Само собой сделалось, что он просыпался вместе с светом. Напившись чаю и полюбовавшись с своего крылечка на горы, на утро и на Марьянку, он надевал оборванный зипун из воловьей шкуры, размоченную обувь, называемую поршнями, подпоясывал кинжал, брал ружье, мешочек с закуской и табаком, звал за собой собаку и отправлялся часу в шестом утра в лес за станицу. Часу в седьмом вечера он возвращался усталым, голодным, с пятью-шестью фазанами за поясом, иногда с зверем, с нетронутым мешочком, в котором лежали закуска и папиросы. Ежели бы мысли в голове лежали так же, как папиросы в мешке, то можно было бы видеть, что за все эти четырнадцать часов ни одна мысль не пошевелилась в нем. Он приходил домой морально свежий, сильный и совершенно счастливый. Он не мог бы сказать, о чем он думал все это время. Не то мысли, не то воспоминания, не то мечты бродили в его голове, — бродили отрывки всего этого. Опомнится, спросит: о чем он думает? И застает себя или казаком, работающим в садах с казачкою-женою, или абреком в горах, или кабаном, убегающим от себя же самого. И все прислушивается, вглядывается и ждет фазана, кабана или оленя.
Вечером уж непременно сидит у него дядя Ерошка. Ванюша приносит осьмуху чихиря, и они тихо беседуют, напиваются и оба довольные расходятся спать. Назавтра опять охота, опять здоровая усталость, опять за беседой так же напиваются и опять счастливы. Иногда в праздник или в день отдыха он целый день проводит дома. Тогда главным занятием была Марьянка, за каждым движением которой, сам того не замечая, он жадно следил из своих окон или с своего крыльца. Он смотрел на Марьянку и любил ее (как ему казалось) так же, как любил красоту гор и неба, и не думал входить ни в какие отношения к ней. Ему казалось, что между им и ею не может существовать ни тех отношений, которые возможны между ею и казаком Лукашкой, ни еще менее тех, которые возможны между богатым офицером и казачкой-девкой. Ему казалось, что ежели бы он попытался сделать то, что делали его товарищи, то он бы променял свое полное наслаждений созерцание на бездну мучений, разочарований и раскаяний. Притом же в отношении к этой женщине он уже сделал подвиг самоотвержения, доставивший ему столько наслаждения; а главное, почему-то он боялся Марьянки и ни за что бы не решился сказать ей слово шуточной любви.

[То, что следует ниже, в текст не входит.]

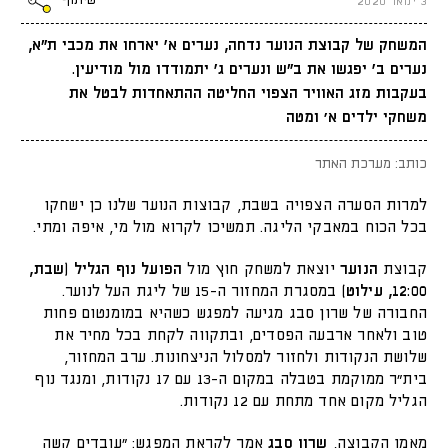
שיתוף
3 ינואר 2020
המשחק של קבוצת הנוער נדחה, נערים א' יארחו את מכבי ת"א,
נערים ב' יפגשו את ב"ש ונערים ג' יתמודדו מול מודיעין.
בעקבות מזג האוויר הצפוי החליטה ההתאחדות לבטל את
משחקי ילדים א׳ ומטה
כותב: מערכת האתר
למרות הסערה הצפויה בשבת, קבוצות הנוער שלנו כן ישחקו
בכל הכוח במאבקי הליגה. תמשיכו לקרוא מול מי, איפה ומתי.
קבוצת
הנוער
יוצאת למשחק חוץ מול
הפועל נוף הגליל (שבת,
12:00, עילוט)
במסגרת המחזור ה-15 של ליגת העל לנוער.
החבורה של שרון סבג מגיעה למפגש כשהיא במומנטום פחות
טוב ולאחר ארבעה הפסדים, ובתקווה לקחת בכל מחיר את
שלושת הנקודות ולחזור למסלול הניצחונות. ערב המחזור,
בית"ר ממוקמת בטבלה במקום ה-13 עם 17 נקודות, ומנגד נוף
הגליל מקום אחד מתחת עם 12 נקודות.
מאמן הקבוצה,
שרון סבג
אמר לקראת המפגש: "עובדים קשה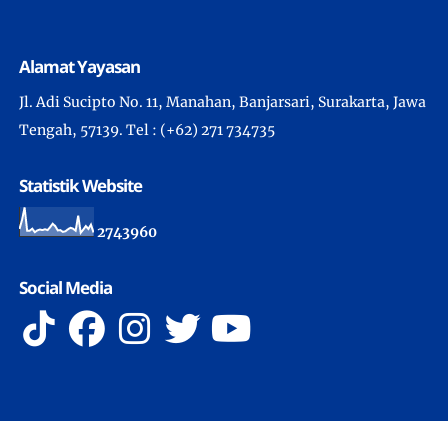
Alamat Yayasan
Jl. Adi Sucipto No. 11, Manahan, Banjarsari, Surakarta, Jawa
Tengah, 57139. Tel : (+62) 271 734735
Statistik Website
2
7
4
3
9
6
0
Social Media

Однажды летом Оленин не пошел на охоту и сидел дома. Совершенно неожиданно вошел к нему его московский знакомый, очень молодой человек, которого он встречал в свете.
— Ах, mon cher, мой дорогой, как я обрадовался, узнав, что вы здесь! — начал он на московском французском языке и так продолжал, пересыпая свою речь французскими словами. — Мне говорят: «Оленин». Какой Оленин? Я так обрадовался… Вот привела судьба свидеться. Ну, как вы? что? зачем?
И князь Белецкий рассказал всю свою историю: как он поступил на время в этот полк, как главнокомандующий звал его в адъютанты и как он после похода поступит к нему, несмотря на то, что вовсе этим не интересуется.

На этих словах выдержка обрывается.